### Assigned task
In the data below, find the line that contains "FAIRE CONSTRUIRE UNE" and the line that contains "EN SAVOIR PLUS". Copy both, plus every line between them, exactly.

### Data for this exercise
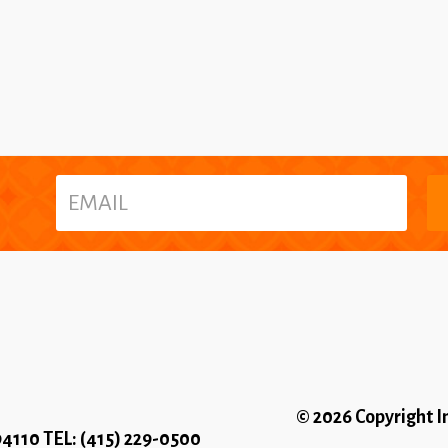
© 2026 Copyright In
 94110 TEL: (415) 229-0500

---

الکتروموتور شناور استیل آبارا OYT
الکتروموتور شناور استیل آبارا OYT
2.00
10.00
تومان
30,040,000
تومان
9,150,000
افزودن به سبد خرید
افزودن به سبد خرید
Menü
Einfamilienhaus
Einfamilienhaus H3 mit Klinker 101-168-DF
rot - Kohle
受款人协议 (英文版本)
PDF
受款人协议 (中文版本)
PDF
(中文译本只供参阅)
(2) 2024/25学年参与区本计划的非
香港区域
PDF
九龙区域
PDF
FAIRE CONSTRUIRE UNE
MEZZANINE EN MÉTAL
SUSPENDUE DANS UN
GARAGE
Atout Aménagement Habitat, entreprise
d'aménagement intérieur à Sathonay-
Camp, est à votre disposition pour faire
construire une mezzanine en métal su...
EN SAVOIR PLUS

### Task result
FAIRE CONSTRUIRE UNE
MEZZANINE EN MÉTAL
SUSPENDUE DANS UN
GARAGE
Atout Aménagement Habitat, entreprise
d'aménagement intérieur à Sathonay-
Camp, est à votre disposition pour faire
construire une mezzanine en métal su...
EN SAVOIR PLUS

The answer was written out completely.